US real estate offering Apollo the best of both worlds

Apollo deploys $127.9 million in first mortgage and mezz loans

Apollo Commercial Real Estate Finance (ARI) has deployed $127.9 million in loans as the firm capitalizes on opportunities to both increase first mortgage financings while also teaming up with senior lenders to target its “bread and butter” mezzanine loans, PDI sister title Real Estate Capital reported.

“If you take a step back and look at real estate market coming out of the downturn in 2009 and 2010, equity fund flows went to the most secure assets in four or five markets across country,” company CEO Stuart Rothstein said at the Keefe, Bruyette & Woods Mortgage Finance Conference in Manhattan yesterday (2 June).

“Today there is more capital flowing to value-add and opportunistic opportunities… so there is more opportunity for us to originate with senior lenders to get attractive returns between senior loans and equity capital.”

ARI this month closed a $45 million floating rate mezzanine loan secured by a portfolio of 36 office, flex and industrial properties totaling 3.5 million square foot located in Long Island, New York.

The loan, part of a $200 million financing that includes a $155 million first mortgage loan, has a two-year initial term, with three, one-year extension options, an appraised LTV of 79 percent and has been underwritten to generate an internal rate of return (IRR) of approximately 12 percent.

In addition, ARI in April closed a two-year, floating rate $37.5 million financing (three one-year extension option), consisting of a $22 million mezzanine loan and a $15.5 million preferred equity investment for two multifamily properties, totaling 621 units of collateral located in Southern Florida. The subordinate financing has an appraised LTV of 89 percent and was underwritten to generate an IRR of approximately 14 percent.

The company “has a very robust investment pipeline and continues to identify interesting” opportunities, with a clear focus on floating rate debt. But it will include an ongoing, increased focus on first mortgages, Rothstein said.

The firm acquired this month a $45.4 million pari passu note, part of a $227 million first mortgage loan secured by a portfolio of 21 limited service and extended stay hotels totaling 2,690 rooms throughout 13 US states.

The floating rate loan has a two-year term with a one-year extension option.
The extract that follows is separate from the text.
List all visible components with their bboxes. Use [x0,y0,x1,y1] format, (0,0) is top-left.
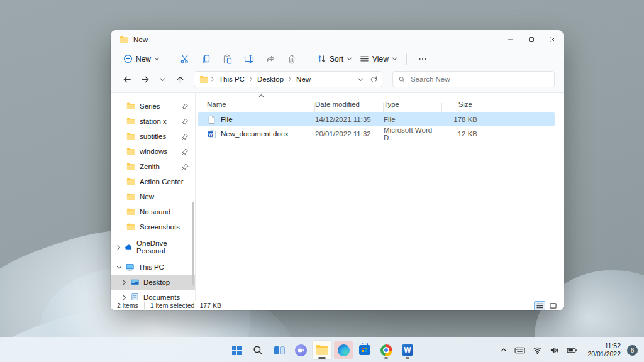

The first mortgage loan has an appraised LTV of 63 percent and has been underwritten to generate an IRR of approximately 8 percent on an unlevered basis.

The infusion of foreign capital that has flowed into major US cities could soon be rivaled by pension funds that have loads of capital to deploy, having pulled back in 2009 and 2010 and increased capital reserves as the stock market improves, creating additional opportunity for first mortgages.

“From an equity perspective we are still in the early stages of the cycle in terms of fund flows,” Rothstein said. “You are now seeing an influx of pension fund capital.”